Otherwise peaceful people may become emotionally inflamed when loved ones choose to practice a religion which differs from theirs. If the means employed by individuals or groups to advance their religious commitments are unethical, then there is just cause for strong reaction. In many cases, though, a person converts to a different belief in response to ethical evangelism not unethical proselytising.

Two basic assumptions underlying this analysis of ethical evangelism and unethical proselytism are that people are distinctively human and have inalienable rights.

The adherents of religions are not robots programmed or deprogrammed entirely by others or circumstances. Christians believing that all people are uniquely created in the image of God have more reasons than most for acknowledging the dignity, the inherent value, and the redemptive potential of all human beings, regardless of religious affiliation.

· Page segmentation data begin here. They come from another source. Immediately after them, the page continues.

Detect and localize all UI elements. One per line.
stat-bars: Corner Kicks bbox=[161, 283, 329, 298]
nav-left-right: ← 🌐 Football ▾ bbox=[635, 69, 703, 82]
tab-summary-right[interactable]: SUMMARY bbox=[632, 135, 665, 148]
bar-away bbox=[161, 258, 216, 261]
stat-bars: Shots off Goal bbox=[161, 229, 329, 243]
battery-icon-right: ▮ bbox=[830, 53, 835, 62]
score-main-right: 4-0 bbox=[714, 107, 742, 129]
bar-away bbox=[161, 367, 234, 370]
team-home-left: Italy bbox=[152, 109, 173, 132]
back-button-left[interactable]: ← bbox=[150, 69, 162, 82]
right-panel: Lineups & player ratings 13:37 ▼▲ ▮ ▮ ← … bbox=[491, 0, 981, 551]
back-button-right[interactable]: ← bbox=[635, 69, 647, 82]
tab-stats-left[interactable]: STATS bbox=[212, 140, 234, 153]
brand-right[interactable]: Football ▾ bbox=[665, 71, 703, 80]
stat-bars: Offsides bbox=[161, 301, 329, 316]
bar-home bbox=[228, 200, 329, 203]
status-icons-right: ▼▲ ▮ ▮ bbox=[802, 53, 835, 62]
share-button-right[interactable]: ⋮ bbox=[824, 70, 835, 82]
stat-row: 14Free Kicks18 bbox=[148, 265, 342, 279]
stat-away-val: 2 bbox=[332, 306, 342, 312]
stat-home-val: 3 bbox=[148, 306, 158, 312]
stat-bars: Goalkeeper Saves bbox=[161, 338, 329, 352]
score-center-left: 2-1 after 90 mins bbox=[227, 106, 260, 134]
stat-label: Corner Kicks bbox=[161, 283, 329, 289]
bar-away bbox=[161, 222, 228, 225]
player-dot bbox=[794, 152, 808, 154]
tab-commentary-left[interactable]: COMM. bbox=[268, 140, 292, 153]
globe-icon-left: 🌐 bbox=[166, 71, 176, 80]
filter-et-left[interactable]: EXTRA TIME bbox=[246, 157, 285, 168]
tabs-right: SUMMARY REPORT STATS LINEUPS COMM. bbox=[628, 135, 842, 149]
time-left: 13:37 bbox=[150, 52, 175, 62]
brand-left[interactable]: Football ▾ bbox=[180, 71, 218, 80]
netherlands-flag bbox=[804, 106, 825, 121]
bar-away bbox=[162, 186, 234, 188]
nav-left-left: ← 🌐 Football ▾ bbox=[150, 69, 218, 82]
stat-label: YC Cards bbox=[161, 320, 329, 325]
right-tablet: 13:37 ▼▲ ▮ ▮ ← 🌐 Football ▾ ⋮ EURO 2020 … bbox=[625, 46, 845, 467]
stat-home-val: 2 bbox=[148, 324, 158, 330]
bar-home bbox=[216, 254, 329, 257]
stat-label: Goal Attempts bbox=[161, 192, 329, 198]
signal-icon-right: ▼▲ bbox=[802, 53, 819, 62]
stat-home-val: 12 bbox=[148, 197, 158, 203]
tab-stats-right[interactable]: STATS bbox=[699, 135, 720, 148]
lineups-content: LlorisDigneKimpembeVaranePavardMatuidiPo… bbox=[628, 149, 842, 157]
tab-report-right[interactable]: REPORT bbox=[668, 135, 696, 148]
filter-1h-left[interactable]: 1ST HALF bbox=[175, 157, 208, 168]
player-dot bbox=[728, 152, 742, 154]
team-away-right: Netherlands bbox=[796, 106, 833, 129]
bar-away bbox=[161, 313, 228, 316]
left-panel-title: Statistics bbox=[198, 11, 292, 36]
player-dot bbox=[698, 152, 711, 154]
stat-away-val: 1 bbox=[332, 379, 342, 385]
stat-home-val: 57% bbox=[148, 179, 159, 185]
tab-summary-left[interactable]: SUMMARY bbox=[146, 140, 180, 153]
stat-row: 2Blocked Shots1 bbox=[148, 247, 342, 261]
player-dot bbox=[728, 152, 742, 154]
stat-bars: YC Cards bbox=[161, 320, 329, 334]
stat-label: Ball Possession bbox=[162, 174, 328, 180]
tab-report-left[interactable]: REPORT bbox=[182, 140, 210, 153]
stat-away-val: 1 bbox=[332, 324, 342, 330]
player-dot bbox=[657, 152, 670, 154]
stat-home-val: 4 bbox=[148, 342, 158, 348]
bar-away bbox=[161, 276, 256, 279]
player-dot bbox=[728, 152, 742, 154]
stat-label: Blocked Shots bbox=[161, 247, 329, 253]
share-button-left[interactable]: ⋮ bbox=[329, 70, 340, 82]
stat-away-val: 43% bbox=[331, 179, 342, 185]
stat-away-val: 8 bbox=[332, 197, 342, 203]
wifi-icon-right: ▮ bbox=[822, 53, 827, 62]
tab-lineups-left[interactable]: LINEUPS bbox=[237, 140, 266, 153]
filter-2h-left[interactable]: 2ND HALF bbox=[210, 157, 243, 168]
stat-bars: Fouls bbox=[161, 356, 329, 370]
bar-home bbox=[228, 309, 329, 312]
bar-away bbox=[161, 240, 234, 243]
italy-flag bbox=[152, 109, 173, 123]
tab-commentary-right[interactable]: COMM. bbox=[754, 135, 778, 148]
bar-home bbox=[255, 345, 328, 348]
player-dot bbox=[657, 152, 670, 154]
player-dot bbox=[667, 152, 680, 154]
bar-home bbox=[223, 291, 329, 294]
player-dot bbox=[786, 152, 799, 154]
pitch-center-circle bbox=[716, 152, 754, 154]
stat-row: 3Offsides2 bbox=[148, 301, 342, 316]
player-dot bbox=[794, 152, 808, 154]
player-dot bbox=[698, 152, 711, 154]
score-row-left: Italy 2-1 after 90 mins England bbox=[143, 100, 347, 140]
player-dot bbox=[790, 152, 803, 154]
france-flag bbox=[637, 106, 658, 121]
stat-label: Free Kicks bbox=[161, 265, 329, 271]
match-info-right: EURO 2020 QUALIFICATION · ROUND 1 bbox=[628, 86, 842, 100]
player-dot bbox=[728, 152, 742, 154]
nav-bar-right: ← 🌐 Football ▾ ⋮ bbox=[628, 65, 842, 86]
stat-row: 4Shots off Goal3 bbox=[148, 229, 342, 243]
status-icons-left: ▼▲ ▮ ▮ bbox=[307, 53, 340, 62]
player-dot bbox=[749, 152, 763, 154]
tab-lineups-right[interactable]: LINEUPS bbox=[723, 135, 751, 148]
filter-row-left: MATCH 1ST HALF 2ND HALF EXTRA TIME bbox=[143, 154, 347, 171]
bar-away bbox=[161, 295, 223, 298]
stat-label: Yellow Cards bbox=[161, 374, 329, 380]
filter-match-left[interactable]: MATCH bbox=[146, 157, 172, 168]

Religious persons, as others, ought not be deprived of their right to hear, read, and critically evaluate various sides of any religious issue. Tolerance means recognition of these rights for all, including those who differ strongly from us. Protestant Christians who believe that all persons are created in the image of GA and that an Christians are priests responsible to and capable of direct relationship with God, should respect the individual’s uncoerced self-determination in religious beliefs, practices, and associations.

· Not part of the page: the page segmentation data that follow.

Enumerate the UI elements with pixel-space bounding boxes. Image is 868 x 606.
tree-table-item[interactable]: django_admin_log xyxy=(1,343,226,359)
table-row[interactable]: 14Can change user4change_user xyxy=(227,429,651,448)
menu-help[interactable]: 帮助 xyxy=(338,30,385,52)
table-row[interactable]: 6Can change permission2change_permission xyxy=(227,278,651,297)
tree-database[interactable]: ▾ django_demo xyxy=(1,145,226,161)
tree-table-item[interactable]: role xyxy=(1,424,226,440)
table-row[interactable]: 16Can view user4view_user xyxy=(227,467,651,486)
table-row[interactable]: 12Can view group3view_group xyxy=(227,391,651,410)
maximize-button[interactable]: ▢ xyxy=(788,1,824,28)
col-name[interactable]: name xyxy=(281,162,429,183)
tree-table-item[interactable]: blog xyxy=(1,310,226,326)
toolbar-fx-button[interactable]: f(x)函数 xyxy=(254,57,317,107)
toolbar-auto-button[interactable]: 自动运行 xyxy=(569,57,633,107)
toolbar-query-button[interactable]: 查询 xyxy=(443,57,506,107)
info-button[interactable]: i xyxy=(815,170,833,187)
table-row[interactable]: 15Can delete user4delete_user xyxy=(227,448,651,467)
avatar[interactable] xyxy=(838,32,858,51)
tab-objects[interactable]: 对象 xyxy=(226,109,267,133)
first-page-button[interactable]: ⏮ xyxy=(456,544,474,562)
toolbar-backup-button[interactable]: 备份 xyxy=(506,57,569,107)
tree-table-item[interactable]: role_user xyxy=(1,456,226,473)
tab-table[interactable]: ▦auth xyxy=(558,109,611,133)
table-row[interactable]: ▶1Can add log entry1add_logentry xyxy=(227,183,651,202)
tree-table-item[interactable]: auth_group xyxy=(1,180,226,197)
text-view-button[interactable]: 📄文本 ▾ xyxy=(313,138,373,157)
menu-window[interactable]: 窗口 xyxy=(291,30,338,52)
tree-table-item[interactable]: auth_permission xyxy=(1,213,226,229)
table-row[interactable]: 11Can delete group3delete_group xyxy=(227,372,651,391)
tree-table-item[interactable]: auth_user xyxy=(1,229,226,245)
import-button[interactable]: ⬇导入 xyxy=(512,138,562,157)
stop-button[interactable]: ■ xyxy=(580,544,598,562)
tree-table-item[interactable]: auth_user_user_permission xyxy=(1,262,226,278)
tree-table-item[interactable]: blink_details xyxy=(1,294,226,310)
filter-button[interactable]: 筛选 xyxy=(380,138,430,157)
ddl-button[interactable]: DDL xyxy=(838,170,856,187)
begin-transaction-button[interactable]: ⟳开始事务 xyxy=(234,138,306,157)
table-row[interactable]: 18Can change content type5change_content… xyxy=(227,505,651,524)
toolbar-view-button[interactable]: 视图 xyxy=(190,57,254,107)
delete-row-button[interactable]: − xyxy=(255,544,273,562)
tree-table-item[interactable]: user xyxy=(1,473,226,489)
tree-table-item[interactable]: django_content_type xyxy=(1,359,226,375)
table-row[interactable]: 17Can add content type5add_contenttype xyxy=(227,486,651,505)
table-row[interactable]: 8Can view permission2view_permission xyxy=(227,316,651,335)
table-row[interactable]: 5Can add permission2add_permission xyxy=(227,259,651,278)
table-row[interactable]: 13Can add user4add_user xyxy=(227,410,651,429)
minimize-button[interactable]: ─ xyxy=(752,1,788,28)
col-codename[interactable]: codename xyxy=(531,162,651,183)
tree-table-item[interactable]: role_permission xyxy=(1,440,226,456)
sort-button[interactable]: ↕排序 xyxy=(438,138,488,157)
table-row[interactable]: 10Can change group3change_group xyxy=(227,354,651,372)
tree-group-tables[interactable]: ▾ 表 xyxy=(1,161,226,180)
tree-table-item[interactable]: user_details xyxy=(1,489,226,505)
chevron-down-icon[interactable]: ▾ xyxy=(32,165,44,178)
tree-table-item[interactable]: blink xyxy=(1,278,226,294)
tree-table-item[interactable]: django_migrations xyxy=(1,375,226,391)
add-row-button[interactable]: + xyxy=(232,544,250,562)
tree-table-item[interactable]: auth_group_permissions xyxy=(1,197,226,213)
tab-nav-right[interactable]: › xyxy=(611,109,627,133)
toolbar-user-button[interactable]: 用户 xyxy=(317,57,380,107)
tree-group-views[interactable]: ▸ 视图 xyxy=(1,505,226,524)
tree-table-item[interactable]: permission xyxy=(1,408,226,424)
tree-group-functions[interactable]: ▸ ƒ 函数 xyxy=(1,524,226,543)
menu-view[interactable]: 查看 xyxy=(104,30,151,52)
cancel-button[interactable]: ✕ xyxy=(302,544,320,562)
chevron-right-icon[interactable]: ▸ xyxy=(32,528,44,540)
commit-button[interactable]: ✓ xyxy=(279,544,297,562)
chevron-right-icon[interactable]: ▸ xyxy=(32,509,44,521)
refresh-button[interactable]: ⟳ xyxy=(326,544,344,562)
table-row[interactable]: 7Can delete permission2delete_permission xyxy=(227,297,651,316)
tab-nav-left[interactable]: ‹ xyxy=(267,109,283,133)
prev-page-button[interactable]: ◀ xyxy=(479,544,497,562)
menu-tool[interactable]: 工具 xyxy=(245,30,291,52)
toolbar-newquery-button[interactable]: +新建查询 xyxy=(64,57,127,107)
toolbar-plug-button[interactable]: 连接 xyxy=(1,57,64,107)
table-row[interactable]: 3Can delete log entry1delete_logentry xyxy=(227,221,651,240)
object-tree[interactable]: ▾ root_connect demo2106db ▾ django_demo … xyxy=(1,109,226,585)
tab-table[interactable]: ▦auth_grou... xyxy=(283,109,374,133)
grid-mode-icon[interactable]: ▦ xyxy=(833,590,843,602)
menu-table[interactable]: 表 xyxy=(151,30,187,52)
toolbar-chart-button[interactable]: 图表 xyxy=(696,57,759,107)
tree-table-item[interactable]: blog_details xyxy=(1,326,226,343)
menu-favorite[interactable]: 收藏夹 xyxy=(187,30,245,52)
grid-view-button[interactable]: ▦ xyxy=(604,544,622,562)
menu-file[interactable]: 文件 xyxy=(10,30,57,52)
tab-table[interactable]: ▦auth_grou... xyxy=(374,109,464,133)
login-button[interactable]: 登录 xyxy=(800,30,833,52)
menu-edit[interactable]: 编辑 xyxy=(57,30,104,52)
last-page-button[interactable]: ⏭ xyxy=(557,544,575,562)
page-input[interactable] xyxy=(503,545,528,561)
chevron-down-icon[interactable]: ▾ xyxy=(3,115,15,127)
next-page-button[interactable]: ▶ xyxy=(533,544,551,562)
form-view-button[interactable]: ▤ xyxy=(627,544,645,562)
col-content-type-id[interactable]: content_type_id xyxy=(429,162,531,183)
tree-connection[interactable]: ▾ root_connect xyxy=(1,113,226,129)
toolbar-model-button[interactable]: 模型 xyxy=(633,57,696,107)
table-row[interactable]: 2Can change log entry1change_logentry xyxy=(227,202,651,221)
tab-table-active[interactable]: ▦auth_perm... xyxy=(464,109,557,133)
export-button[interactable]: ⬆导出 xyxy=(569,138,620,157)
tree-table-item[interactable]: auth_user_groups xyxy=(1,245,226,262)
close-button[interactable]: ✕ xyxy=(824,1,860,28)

Given the inherent value of personhood and its inalienable rights, we may compare and contrast unethical proselytism (including coercive programming and coercive deprogramming) with ethical evangelism (including pre-evangelism, apologetics, follow-up, or rehabilitation).

There are similarities between ethical evangelism and unethical proselytism. Both seek to persuade people. Both intend for the convert to accept certain distinct beliefs about ultimate reality, to form a religious world-view. Both encourage the convert to become part of a religious community or church, with a particular world view, set of values, and way of life.

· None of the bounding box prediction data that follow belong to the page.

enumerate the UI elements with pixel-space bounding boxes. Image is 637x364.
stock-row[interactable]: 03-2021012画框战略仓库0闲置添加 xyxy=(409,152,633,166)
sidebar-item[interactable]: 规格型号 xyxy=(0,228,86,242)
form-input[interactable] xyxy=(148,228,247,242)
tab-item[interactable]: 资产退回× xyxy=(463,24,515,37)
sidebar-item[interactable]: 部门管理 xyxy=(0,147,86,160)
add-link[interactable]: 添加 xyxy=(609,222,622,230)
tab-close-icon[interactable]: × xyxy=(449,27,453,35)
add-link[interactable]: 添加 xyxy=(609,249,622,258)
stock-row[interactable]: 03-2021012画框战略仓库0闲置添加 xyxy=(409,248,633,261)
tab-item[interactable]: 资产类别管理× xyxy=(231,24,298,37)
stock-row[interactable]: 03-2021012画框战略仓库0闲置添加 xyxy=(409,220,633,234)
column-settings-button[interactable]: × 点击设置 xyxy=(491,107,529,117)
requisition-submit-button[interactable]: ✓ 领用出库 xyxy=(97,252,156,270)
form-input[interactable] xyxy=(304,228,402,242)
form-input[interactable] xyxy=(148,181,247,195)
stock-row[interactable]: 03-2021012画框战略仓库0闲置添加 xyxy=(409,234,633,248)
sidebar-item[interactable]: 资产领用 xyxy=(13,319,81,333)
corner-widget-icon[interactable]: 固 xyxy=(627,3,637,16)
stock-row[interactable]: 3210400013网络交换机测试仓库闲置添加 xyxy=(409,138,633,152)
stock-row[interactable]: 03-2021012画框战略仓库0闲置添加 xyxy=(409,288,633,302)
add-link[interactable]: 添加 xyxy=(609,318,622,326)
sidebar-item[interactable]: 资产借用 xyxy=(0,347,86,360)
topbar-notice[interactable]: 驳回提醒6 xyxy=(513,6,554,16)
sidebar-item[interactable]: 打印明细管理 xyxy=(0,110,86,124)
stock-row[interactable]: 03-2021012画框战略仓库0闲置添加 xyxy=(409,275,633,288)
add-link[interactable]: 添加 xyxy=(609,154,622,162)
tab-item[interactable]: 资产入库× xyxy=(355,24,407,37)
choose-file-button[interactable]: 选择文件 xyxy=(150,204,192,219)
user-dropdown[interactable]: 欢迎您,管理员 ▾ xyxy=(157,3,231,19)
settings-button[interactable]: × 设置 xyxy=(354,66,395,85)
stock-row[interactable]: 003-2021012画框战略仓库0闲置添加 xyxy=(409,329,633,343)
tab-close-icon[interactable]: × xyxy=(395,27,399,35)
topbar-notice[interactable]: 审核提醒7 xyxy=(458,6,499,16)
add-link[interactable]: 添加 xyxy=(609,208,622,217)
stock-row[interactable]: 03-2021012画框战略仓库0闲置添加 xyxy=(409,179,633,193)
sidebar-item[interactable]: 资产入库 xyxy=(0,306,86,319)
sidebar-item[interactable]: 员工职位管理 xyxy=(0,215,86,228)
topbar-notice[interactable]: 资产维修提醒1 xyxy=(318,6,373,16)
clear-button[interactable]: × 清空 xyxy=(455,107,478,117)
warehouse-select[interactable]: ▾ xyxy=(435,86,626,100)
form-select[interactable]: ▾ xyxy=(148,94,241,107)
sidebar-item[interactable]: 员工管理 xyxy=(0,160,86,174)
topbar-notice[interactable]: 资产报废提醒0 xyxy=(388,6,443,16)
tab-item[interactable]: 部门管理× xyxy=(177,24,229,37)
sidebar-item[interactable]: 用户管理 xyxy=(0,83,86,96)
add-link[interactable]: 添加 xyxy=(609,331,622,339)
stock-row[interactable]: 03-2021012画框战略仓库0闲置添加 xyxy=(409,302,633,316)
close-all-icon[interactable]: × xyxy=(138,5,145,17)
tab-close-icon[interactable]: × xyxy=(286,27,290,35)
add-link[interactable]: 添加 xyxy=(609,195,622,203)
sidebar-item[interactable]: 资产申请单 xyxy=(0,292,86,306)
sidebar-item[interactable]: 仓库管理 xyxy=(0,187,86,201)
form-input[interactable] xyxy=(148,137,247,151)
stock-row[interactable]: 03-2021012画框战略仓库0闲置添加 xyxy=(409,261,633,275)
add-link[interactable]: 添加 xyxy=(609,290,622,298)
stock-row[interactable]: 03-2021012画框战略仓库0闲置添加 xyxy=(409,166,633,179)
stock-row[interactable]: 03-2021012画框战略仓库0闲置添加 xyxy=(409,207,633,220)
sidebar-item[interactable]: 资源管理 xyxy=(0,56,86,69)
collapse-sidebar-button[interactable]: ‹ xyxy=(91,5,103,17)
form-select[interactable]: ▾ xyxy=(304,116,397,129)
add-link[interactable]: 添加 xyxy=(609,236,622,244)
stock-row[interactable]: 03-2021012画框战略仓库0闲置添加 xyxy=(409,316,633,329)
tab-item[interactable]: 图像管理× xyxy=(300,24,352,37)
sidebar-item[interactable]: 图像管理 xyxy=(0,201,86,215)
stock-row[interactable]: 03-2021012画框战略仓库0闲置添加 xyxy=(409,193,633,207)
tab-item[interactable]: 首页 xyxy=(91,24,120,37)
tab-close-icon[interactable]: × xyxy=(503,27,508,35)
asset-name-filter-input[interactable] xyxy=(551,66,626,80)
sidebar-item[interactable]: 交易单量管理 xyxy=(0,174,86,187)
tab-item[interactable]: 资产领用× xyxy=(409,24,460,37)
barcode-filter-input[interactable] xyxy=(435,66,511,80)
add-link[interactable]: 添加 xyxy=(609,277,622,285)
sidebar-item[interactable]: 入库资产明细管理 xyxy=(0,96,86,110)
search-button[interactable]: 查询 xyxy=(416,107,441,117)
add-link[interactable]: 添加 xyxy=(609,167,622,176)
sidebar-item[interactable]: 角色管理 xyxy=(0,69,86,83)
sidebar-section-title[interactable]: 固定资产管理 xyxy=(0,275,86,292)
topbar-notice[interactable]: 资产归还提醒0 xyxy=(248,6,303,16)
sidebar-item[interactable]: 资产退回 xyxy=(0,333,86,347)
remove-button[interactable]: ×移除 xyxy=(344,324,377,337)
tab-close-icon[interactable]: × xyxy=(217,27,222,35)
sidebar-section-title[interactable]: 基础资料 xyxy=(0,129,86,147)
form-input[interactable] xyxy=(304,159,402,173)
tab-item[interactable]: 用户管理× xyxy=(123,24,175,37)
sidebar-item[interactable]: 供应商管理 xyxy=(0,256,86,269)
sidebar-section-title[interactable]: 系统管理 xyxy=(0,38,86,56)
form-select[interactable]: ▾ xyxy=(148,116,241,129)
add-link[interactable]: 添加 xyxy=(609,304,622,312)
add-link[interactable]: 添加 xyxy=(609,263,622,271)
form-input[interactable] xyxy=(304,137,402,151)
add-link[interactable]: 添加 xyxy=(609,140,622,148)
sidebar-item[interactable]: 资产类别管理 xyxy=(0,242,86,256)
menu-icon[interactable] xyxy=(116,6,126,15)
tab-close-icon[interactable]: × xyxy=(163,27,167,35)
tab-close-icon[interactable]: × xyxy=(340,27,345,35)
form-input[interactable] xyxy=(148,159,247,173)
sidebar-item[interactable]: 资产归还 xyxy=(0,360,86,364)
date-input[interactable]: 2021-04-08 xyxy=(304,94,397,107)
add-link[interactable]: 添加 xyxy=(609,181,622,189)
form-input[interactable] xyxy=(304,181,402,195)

With such similarities, it is not difficult to see why evangelism is sometimes confused with proselytism. But they are different in many vitally important respects.

  • There are seven significant distinctions between evangelism and proselytism:
  • The Inherent Value of Persons. Unethical proselytism may persuade people by depersonalizing or depriving them of their human rights. Ethical evangelism respect the inherent dignity of the prospective members personhood and human rights.
  • Uliiiwte Concern. Unethical proselytism's supreme end is gaining a member for a certain human organization. Ethical evangelism's supreme end is, first, to help people get into a right relationship with a transcendent God and, second, to strengthen a religious organization which can be followed only under God’s moral standards.
  • Personal Freedom. Unethical proselytism deprives prospective members of their rights to self-determination and unintimidated decision making. Ethical evangelism appeals to a prospective member’s own informed judgment and freedom for decision making.
  • Personal Identity. Unethical proselytism attempts to change people so totally that they lose any sense of continuity with their past identities. Ethical evangelism attempts to change people by breaking the power of self-destructive patterns of behavior in order to renew their created identities in the moral likeness of God.
  • Family Relationships. Unethical proselytism may deprive people of their normal loyalties and affective behavior (under God) toward parents, other relatives, associates, and sometimes even reality itself. Ethical evangelism attempts to renew normal loyalties and healthy affective behavior toward relatives and friends (under God).
  • Non-Coercion. Unethical proselytism may use physical force or coercive psychological pressures, such as threats of injury and bribes. Ethical evangelism persuades people in a context of academic freedom. It encourages listeners to survey live options and argues for the most comprehensively coherent position on the basis of objective criteria, such as publicly observable evidence, logical principles, and personal authentication.
  • Pious Deception. Unethical proselytism may knowingly use the immoral means of “heavenly deception” to attain its “sacred” ends. Ethical evangelism seeks to achieve its ends solely on the grounds of the truth of the message and, therefore, its reliability in relating believers to the living God.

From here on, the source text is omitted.